A ciberguerra ultrapassa assim em importância a guerra biológica, mas o que a presente crise pandémica nos veio a revelar é que a pandemia se tornou um motor extraordinário para a nova etapa da odisseia cibernética.
O ciber-trabalho, claro, mas também a ciber-convivência; a ciber-política; a ciber-censura; o ciber-dinheiro; o ciber-desporto; toda a espécie de ciber-diversão; a ciber-amizade ou o ciber-sexo.
Não podemos por isso estranhar que os patrões do ciber-oligopólio tenham sido dos mais entusiastas partidários do corona pânico e que tenham começado a mostrar aquilo de que são capazes a propósito da pandemia.
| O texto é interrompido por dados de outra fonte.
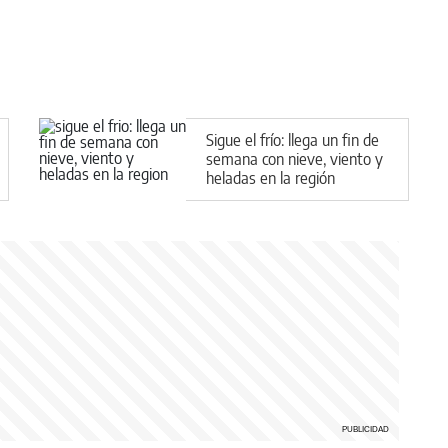
Sigue el frío: llega un fin de
semana con nieve, viento y
heladas en la región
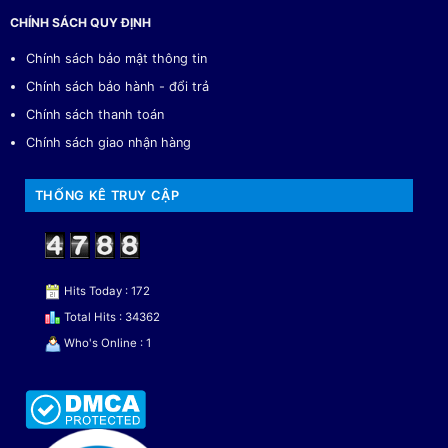
CHÍNH SÁCH QUY ĐỊNH
Chính sách bảo mật thông tin
Chính sách bảo hành - đổi trả
Chính sách thanh toán
Chính sách giao nhận hàng
THỐNG KÊ TRUY CẬP
Hits Today : 172
Total Hits : 34362
Who's Online : 1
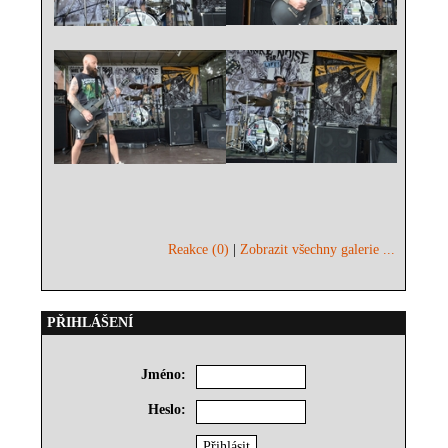
Reakce (0)
|
Zobrazit všechny galerie ...
PŘIHLÁŠENÍ
Jméno:
Heslo:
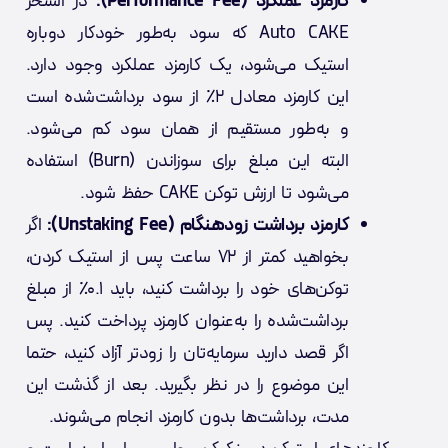
کارمزد عملکرد (Performance Fee):
در استخر
Auto CAKE که سود به‌طور خودکار دوباره
استیک می‌شود، یک کارمزد عملکرد وجود دارد.
این کارمزد معادل ۲٪ از سود برداشت‌شده است
و به‌طور مستقیم از همان سود کم می‌شود.
البته این مبلغ برای سوزاندن (Burn) استفاده
می‌شود تا ارزش توکن CAKE حفظ شود.
کارمزد برداشت زودهنگام (Unstaking Fee):
اگر
بخواهید کمتر از ۷۲ ساعت پس از استیک کردن،
توکن‌های خود را برداشت کنید، باید ۰.۱٪ از مبلغ
برداشت‌شده را به‌عنوان کارمزد پرداخت کنید. پس
اگر قصد دارید سرمایه‌تان را زودتر آزاد کنید، حتما
این موضوع را در نظر بگیرید. بعد از گذشت این
مدت، برداشت‌ها بدون کارمزد انجام می‌شوند.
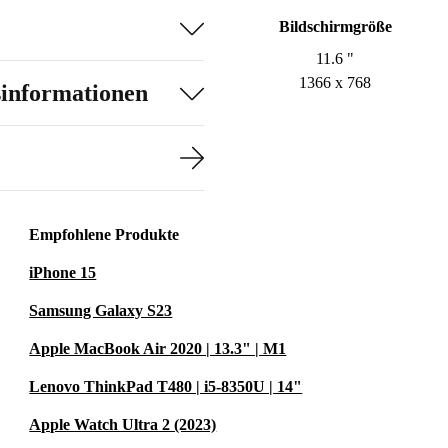
Bildschirmgröße
11.6 "
1366 x 768
sinformationen
Empfohlene Produkte
iPhone 15
Samsung Galaxy S23
Apple MacBook Air 2020 | 13.3" | M1
Lenovo ThinkPad T480 | i5-8350U | 14"
Apple Watch Ultra 2 (2023)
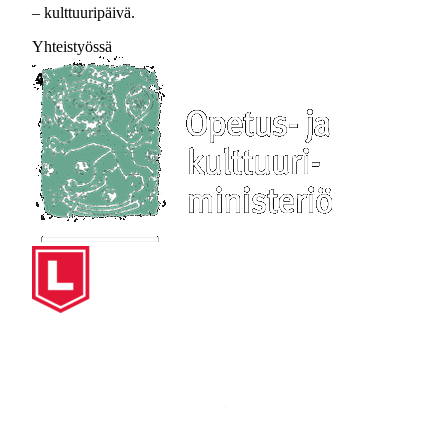
– kulttuuripäivä.
Yhteistyössä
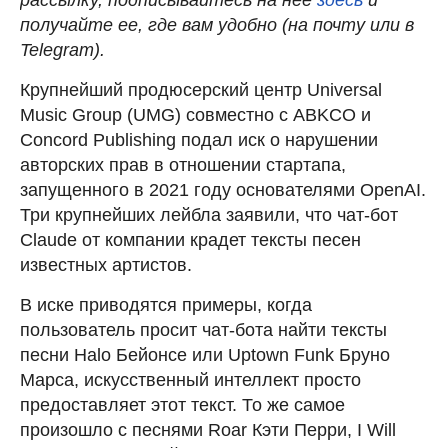
получайте ее, где вам удобно (на почту или в
Telegram).
Крупнейший продюсерский центр Universal
Music Group (UMG) совместно с ABKCO и
Concord Publishing подал иск о нарушении
авторских прав в отношении стартапа,
запущенного в 2021 году основателями OpenAI.
Три крупнейших лейбла заявили, что чат-бот
Claude от компании крадет тексты песен
известных артистов.
В иске приводятся примеры, когда
пользователь просит чат-бота найти тексты
песни Halo Бейонсе или Uptown Funk Бруно
Марса, искусственный интеллект просто
предоставляет этот текст. То же самое
произошло с песнями Roar Кэти Перри, I Will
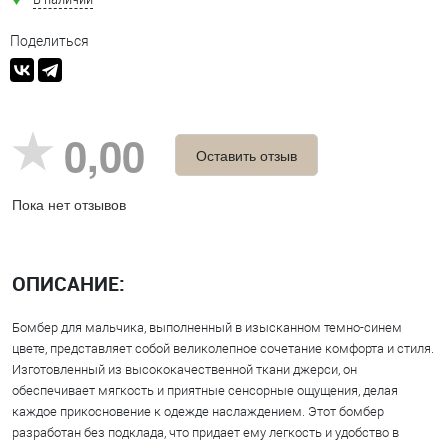
Поделиться
0,00
Оставить отзыв
Пока нет отзывов
ОПИСАНИЕ:
Бомбер для мальчика, выполненный в изысканном темно-синем
цвете, представляет собой великолепное сочетание комфорта и стиля.
Изготовленный из высококачественной ткани джерси, он
обеспечивает мягкость и приятные сенсорные ощущения, делая
каждое прикосновение к одежде наслаждением. Этот бомбер
разработан без подклада, что придает ему легкость и удобство в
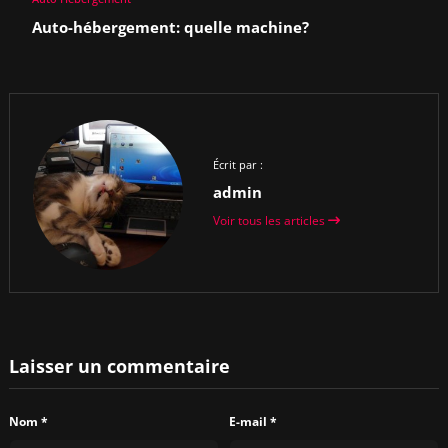
Auto-hébergement: quelle machine?
Écrit par :
admin
Voir tous les articles
Laisser un commentaire
Nom
*
E-mail
*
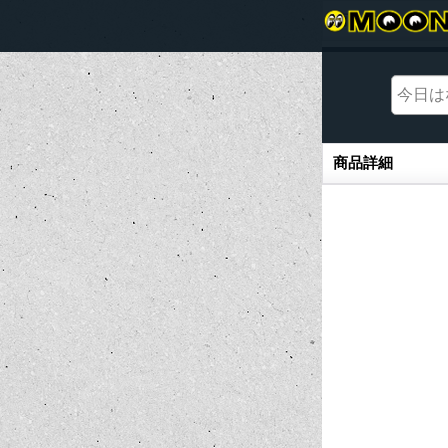
商品詳細
商品詳細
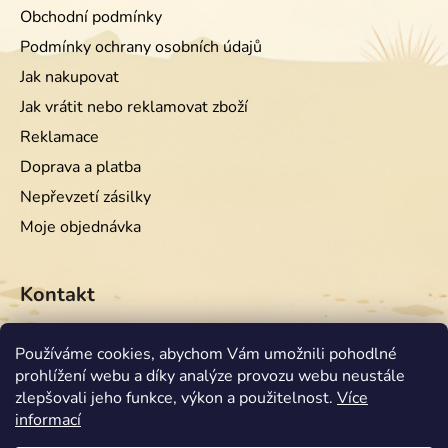
Obchodní podmínky
Podmínky ochrany osobních údajů
Jak nakupovat
Jak vrátit nebo reklamovat zboží
Reklamace
Doprava a platba
Nepřevzetí zásilky
Moje objednávka
Kontakt
info
@
equiwest.cz
Používáme cookies, abychom Vám umožnili pohodlné
prohlížení webu a díky analýze provozu webu neustále
+420724001554
zlepšovali jeho funkce, výkon a použitelnost.
Více
informací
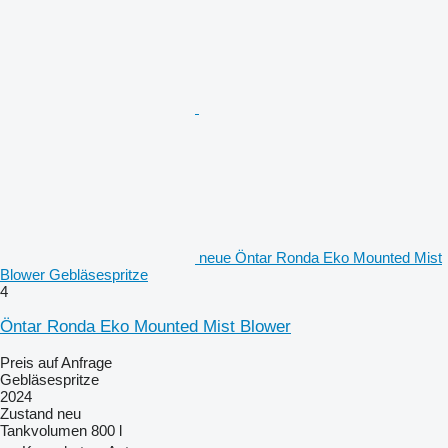
neue Öntar Ronda Eko Mounted Mist
Blower Gebläsespritze
4
Öntar Ronda Eko Mounted Mist Blower
Preis auf Anfrage
Gebläsespritze
2024
Zustand
neu
Tankvolumen
800 l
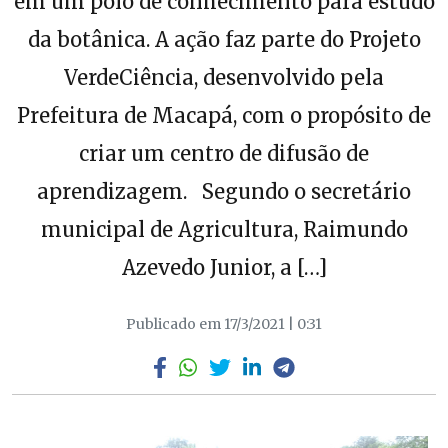
em um polo de conhecimento para estudo
da botânica. A ação faz parte do Projeto
VerdeCiência, desenvolvido pela
Prefeitura de Macapá, com o propósito de
criar um centro de difusão de
aprendizagem. Segundo o secretário
municipal de Agricultura, Raimundo
Azevedo Junior, a […]
Publicado em 17/3/2021 | 0:31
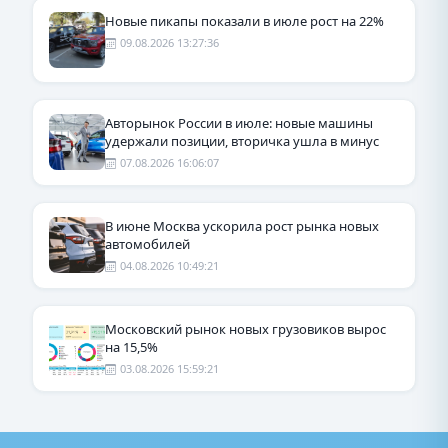
Новые пикапы показали в июле рост на 22%
09.08.2026 13:27:36
Авторынок России в июле: новые машины
удержали позиции, вторичка ушла в минус
07.08.2026 16:06:07
В июне Москва ускорила рост рынка новых
автомобилей
04.08.2026 10:49:21
Московский рынок новых грузовиков вырос
на 15,5%
03.08.2026 15:59:21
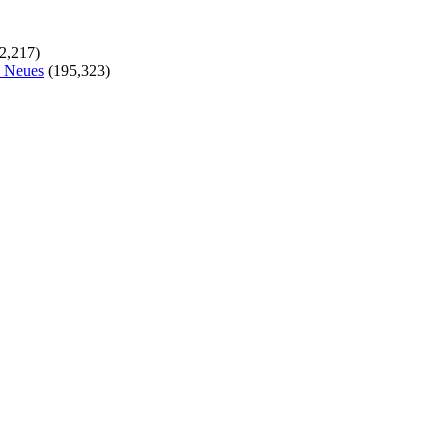
2,217)
s Neues
(195,323)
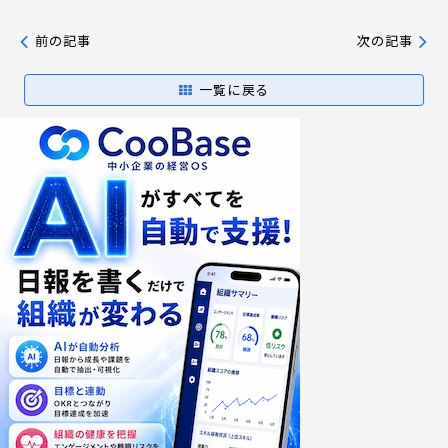
前の記事
次の記事
一覧に戻る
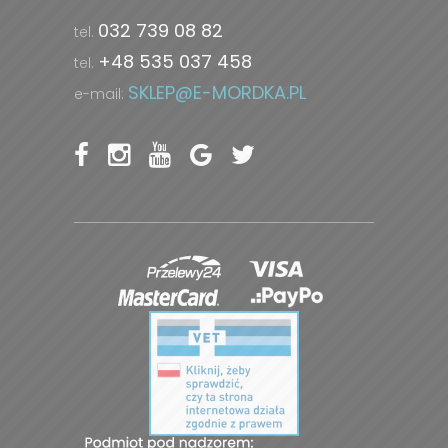
032 739 08 82
tel.
+48 535 037 458
tel.
SKLEP@E-MORDKA.PL
e-mail:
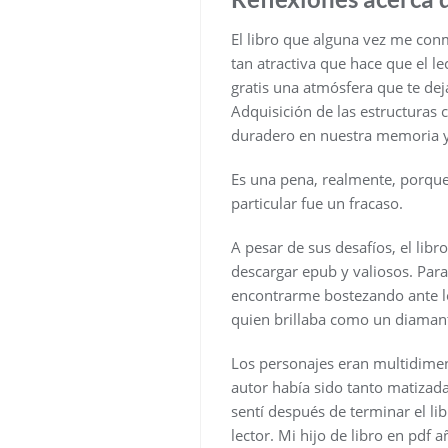
El libro que alguna vez me con
tan atractiva que hace que el le
gratis una atmósfera que te dej
Adquisición de las estructuras 
duradero en nuestra memoria y
Es una pena, realmente, porque 
particular fue un fracaso.
A pesar de sus desafíos, el lib
descargar epub y valiosos. Para
encontrarme bostezando ante lo
quien brillaba como un diamant
Los personajes eran multidimensi
autor había sido tanto matizada
sentí después de terminar el li
lector. Mi hijo de libro en pdf 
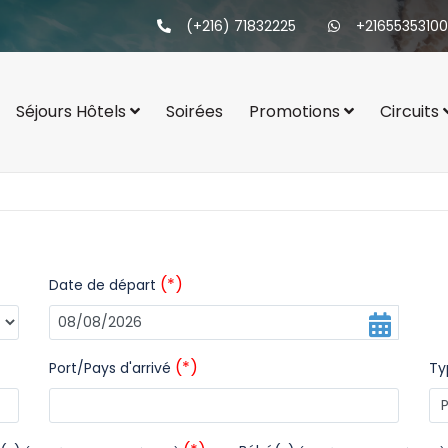
(+216) 71832225
+21655353100
Séjours Hôtels
Soirées
Promotions
Circuits
(*)
Date de départ
(*)
Port/Pays d'arrivé
Ty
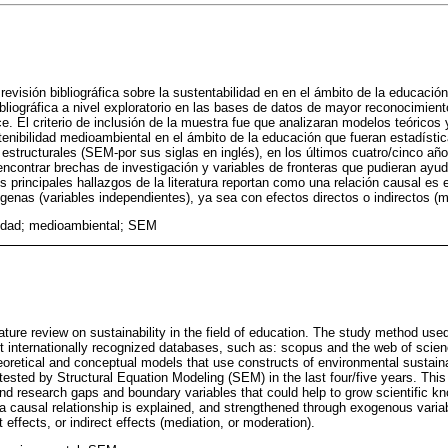
revisión bibliográfica sobre la sustentabilidad en en el ámbito de la educació
ibliográfica a nivel exploratorio en las bases de datos de mayor reconocimien
. El criterio de inclusión de la muestra fue que analizaran modelos teóricos
enibilidad medioambiental en el ámbito de la educación que fueran estadísti
structurales (SEM-por sus siglas en inglés), en los últimos cuatro/cinco años
e encontrar brechas de investigación y variables de fronteras que pudieran ayud
s principales hallazgos de la literatura reportan como una relación causal es 
ógenas (variables independientes), ya sea con efectos directos o indirectos (
lidad; medioambiental; SEM
erature review on sustainability in the field of education. The study method us
ost internationally recognized databases, such as: scopus and the web of scie
eoretical and conceptual models that use constructs of environmental sustainabi
 tested by Structural Equation Modeling (SEM) in the last four/five years. This
o find research gaps and boundary variables that could help to grow scientific 
w a causal relationship is explained, and strengthened through exogenous vari
ct effects, or indirect effects (mediation, or moderation).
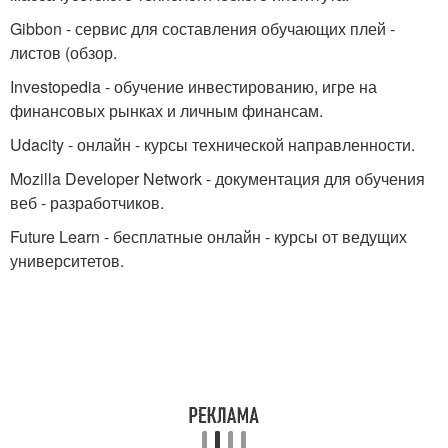
Gibbon - сервис для составления обучающих плей -
листов (обзор.
Investopedia - обучение инвестированию, игре на
финансовых рынках и личным финансам.
Udacity - онлайн - курсы технической направленности.
Mozilla Developer Network - документация для обучения
веб - разработчиков.
Future Learn - бесплатные онлайн - курсы от ведущих
университетов.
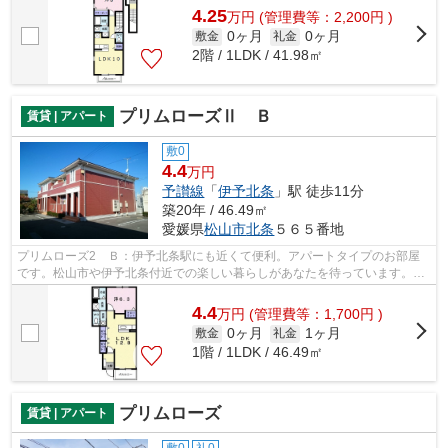
4.25
万
円
(管理費等：2,200円 )
0ヶ月
0ヶ月
敷金
礼金
2階 / 1LDK / 41.98㎡
プリムローズⅡ Ｂ
賃貸 | アパート
敷0
4.4
万円
予讃線
「
伊予北条
」駅 徒歩11分
築20年 / 46.49㎡
愛媛県
松山市
北条
５６５番地
プリムローズ2 Ｂ：伊予北条駅にも近くて便利。アパートタイプのお部屋
です。松山市や伊予北条付近での楽しい暮らしがあなたを待っています。素
敵なお部屋を私達と一緒に見つけるため...
4.4
万
円
(管理費等：1,700円 )
0ヶ月
1ヶ月
敷金
礼金
1階 / 1LDK / 46.49㎡
プリムローズ
賃貸 | アパート
敷0
礼0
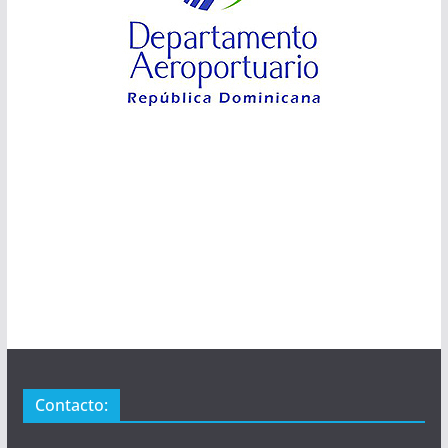
Contacto:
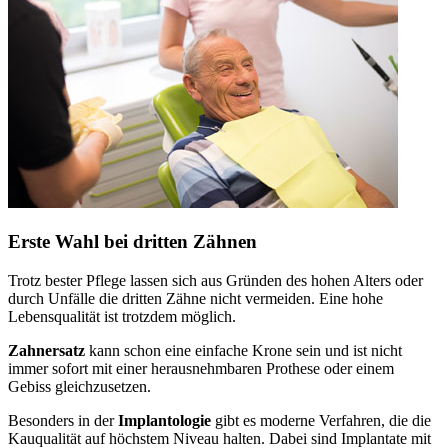
Erste Wahl bei dritten Zähnen
Trotz bester Pflege lassen sich aus Gründen des hohen Alters oder
durch Unfälle die dritten Zähne nicht vermeiden. Eine hohe
Lebensqualität ist trotzdem möglich.
Zahnersatz
kann schon eine einfache Krone sein und ist nicht
immer sofort mit einer herausnehmbaren Prothese oder einem
Gebiss gleichzusetzen.
Besonders in der
Implantologie
gibt es moderne Verfahren, die die
Kauqualität auf höchstem Niveau halten. Dabei sind Implantate mit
O ciberespaço começou por democratizar a opinião e informação, algo visto de forma negativa por parte importante das nossas elites, e é acusado de muitas coisas de que não é responsável, como o de reproduzir o que de menos bom existe na humanidade.
O problema que se tornou claro com a presente pandemia é outro; é o de ele poder assumir-se como alternativa ao espaço humano, tornando-se um poderoso instrumento de desumanização. O ciberespaço foi uma maravilhosa criação humana que, como é infelizmente o caso de muitas outras, corre o risco de se tornar um dos mais importantes, se não o mais importante, ‘admirável mundo novo’.
Hora de pensar em controlar esta criação humana que corre o risco de se tornar num monstro pronto a engoli-la.